An exact transcript is needed of the material below, beginning at the line that contains "Segment this screenshot: for" and continuing through its last line; nothing else should appear.

MATERIAL PROVIDED:

>>>

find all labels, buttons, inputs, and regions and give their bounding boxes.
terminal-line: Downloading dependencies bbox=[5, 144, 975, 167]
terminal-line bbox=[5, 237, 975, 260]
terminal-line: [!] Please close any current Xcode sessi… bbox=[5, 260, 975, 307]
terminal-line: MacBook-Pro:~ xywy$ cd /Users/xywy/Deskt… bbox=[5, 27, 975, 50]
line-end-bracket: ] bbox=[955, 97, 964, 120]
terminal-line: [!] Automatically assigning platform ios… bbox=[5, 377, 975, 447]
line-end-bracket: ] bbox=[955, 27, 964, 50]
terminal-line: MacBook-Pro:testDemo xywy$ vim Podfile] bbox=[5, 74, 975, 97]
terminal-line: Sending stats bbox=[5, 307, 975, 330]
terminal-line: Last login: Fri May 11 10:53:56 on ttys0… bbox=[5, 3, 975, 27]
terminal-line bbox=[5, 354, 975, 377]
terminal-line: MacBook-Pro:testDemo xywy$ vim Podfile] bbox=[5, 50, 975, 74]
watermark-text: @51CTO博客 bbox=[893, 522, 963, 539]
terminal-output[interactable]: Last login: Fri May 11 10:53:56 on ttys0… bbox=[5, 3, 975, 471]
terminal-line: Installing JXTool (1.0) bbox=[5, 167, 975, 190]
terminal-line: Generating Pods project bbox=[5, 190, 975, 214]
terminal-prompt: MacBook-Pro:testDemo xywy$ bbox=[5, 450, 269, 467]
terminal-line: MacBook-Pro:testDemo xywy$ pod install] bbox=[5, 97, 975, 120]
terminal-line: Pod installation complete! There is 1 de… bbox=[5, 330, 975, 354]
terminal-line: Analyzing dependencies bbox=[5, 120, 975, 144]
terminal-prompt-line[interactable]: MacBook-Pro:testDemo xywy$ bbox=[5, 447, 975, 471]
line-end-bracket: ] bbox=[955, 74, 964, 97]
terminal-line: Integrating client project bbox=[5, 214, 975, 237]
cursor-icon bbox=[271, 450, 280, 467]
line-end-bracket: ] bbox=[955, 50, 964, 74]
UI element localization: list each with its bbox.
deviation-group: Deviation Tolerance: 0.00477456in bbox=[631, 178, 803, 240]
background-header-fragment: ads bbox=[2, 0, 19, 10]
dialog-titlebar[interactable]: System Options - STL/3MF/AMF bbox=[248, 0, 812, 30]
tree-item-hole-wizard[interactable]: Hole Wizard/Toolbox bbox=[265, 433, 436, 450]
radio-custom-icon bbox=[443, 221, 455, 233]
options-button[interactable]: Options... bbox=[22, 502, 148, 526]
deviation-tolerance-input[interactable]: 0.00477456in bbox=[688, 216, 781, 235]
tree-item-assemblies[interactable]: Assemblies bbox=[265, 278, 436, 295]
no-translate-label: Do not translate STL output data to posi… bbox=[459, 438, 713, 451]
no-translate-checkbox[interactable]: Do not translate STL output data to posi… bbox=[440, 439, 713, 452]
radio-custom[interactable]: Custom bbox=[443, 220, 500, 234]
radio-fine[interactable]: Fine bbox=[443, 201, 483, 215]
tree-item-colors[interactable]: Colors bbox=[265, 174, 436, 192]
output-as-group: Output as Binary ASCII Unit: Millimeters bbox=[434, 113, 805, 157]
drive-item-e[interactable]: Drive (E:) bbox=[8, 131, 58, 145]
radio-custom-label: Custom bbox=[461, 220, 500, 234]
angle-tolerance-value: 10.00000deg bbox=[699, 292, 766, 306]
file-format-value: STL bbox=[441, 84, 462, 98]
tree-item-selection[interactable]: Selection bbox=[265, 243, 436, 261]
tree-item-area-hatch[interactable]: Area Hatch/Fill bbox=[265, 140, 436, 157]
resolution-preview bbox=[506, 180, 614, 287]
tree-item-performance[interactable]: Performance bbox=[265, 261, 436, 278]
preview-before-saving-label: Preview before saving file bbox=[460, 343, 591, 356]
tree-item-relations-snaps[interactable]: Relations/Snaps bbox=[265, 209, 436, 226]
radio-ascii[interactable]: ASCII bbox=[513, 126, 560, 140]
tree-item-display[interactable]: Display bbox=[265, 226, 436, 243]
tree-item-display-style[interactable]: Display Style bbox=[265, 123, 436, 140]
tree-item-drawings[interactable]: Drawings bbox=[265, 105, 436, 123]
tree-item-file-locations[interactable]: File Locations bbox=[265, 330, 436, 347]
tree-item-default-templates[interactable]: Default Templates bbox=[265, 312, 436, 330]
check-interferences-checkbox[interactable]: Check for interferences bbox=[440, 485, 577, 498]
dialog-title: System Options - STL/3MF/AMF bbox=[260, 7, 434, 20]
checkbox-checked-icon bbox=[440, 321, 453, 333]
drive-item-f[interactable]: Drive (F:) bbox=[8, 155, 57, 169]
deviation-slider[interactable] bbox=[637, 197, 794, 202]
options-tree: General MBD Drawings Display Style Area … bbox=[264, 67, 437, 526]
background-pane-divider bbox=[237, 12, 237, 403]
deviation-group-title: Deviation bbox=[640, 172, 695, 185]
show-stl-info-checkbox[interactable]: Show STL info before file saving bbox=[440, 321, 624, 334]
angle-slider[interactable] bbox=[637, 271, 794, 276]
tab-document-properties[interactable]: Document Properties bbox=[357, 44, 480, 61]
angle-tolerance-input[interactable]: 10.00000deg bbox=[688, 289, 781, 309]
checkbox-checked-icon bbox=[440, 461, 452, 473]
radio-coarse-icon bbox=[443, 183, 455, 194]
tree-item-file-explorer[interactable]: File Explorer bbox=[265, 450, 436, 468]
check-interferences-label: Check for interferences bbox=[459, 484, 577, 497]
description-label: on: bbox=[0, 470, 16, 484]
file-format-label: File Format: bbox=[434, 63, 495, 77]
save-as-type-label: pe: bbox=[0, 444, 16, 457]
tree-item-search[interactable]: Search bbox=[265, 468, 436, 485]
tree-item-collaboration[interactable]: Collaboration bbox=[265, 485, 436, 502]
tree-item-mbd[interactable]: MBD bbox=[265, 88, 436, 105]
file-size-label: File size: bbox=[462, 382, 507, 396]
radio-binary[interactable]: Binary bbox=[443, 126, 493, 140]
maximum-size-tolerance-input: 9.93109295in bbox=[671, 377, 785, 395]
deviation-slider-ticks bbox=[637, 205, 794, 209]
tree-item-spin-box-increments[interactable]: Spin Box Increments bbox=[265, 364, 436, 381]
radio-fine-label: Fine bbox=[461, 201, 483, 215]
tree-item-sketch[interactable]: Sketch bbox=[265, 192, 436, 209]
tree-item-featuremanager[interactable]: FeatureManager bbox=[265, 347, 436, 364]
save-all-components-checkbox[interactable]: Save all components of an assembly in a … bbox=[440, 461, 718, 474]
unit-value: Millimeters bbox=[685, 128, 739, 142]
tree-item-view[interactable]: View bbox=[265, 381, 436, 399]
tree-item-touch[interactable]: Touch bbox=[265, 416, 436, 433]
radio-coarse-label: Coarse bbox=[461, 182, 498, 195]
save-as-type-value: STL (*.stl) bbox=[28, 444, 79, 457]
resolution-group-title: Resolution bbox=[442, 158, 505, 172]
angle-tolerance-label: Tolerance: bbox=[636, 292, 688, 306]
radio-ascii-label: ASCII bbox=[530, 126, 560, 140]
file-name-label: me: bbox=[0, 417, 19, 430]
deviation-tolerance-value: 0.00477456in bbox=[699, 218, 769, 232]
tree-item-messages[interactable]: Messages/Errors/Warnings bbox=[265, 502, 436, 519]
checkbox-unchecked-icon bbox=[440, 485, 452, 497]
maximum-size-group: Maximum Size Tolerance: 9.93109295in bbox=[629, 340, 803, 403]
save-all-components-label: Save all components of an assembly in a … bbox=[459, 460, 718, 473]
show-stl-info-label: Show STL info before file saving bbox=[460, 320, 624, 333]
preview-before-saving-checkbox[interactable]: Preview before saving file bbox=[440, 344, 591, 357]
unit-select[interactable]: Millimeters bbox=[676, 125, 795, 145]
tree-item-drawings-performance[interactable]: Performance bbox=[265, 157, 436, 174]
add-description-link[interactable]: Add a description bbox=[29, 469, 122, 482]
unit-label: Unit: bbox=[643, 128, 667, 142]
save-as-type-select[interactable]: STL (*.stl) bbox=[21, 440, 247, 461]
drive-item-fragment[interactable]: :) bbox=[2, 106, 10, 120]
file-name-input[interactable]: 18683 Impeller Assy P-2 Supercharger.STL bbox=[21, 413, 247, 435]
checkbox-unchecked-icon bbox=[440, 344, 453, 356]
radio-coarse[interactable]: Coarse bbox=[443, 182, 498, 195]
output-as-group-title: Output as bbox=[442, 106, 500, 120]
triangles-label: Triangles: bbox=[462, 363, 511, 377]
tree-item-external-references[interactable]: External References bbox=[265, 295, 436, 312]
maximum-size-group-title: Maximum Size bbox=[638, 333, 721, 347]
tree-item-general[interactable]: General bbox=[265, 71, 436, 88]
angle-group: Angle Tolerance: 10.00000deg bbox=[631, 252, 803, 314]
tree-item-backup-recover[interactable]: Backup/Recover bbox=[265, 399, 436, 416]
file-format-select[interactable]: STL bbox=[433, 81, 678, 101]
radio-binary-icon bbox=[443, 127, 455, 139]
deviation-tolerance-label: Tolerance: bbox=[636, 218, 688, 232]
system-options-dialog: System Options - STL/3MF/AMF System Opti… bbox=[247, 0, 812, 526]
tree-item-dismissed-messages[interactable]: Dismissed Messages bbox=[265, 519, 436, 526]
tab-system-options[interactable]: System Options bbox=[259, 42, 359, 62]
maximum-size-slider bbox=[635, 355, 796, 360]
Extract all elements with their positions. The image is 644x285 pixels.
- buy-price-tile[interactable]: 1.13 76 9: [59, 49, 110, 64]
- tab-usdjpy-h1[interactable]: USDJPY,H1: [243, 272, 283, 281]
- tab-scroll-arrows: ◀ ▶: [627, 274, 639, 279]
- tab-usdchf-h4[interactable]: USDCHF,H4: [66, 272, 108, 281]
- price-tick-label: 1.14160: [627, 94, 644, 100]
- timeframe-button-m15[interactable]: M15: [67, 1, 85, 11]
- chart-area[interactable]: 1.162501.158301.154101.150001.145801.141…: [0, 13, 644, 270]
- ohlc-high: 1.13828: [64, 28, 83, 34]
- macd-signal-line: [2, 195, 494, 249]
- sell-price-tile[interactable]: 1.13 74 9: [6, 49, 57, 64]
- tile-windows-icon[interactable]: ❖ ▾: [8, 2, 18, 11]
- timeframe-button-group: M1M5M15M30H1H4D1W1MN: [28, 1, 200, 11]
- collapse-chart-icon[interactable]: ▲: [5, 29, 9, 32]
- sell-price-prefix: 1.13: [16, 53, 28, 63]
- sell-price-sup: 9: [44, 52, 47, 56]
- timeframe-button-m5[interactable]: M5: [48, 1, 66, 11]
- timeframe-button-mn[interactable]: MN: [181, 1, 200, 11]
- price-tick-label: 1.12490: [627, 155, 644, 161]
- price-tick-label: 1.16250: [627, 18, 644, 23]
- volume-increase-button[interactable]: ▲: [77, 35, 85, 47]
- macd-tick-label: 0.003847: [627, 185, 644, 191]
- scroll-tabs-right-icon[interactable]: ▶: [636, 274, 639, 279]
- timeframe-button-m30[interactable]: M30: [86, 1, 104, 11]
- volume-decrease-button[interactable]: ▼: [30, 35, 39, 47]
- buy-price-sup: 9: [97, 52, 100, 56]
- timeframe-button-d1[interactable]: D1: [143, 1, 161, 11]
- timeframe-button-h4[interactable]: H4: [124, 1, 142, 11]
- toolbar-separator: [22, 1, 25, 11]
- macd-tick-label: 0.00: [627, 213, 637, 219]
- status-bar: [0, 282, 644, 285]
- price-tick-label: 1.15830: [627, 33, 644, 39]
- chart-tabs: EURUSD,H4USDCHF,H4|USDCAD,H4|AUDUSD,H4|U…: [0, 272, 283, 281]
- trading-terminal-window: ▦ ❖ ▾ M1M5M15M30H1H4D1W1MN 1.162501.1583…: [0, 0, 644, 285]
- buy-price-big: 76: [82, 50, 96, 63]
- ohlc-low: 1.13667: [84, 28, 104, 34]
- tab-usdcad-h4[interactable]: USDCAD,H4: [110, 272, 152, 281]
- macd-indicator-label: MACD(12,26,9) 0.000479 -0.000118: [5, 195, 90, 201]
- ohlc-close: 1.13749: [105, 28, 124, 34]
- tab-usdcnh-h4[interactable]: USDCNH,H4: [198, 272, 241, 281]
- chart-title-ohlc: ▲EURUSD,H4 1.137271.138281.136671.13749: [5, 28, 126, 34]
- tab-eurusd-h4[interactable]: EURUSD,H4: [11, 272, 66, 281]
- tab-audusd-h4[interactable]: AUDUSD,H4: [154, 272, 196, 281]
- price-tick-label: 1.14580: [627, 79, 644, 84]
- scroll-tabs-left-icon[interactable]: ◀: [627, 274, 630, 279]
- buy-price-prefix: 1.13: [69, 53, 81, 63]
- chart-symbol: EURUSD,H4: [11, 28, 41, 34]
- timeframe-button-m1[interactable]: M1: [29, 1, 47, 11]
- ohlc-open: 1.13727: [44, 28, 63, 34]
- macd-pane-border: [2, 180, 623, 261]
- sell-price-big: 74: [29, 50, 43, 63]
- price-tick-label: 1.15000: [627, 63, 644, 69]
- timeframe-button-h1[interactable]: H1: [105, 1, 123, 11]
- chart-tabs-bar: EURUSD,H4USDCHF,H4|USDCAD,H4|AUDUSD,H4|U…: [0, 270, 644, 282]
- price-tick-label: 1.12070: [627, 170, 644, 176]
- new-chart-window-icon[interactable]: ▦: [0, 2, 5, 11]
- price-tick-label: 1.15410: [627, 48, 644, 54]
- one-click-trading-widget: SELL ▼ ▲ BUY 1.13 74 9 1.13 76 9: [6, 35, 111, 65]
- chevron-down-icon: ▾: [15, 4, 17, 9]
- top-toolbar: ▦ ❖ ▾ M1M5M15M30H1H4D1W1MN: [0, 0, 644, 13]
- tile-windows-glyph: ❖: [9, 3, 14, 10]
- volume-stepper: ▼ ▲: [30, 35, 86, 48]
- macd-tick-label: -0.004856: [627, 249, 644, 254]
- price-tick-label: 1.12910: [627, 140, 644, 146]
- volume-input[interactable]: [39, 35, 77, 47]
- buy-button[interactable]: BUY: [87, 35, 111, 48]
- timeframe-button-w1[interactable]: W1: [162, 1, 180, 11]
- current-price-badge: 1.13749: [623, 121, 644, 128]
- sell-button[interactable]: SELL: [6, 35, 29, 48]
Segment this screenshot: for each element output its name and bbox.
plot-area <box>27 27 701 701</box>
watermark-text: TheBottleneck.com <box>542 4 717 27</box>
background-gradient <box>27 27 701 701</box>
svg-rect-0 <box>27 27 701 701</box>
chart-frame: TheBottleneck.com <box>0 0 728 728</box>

<<<

YOUR SOLUTION:
Segment this screenshot: for each element output its name and bbox.
plot-area <box>27 27 701 701</box>
watermark-text: TheBottleneck.com <box>542 4 717 27</box>
background-gradient <box>27 27 701 701</box>
svg-rect-0 <box>27 27 701 701</box>
chart-frame: TheBottleneck.com <box>0 0 728 728</box>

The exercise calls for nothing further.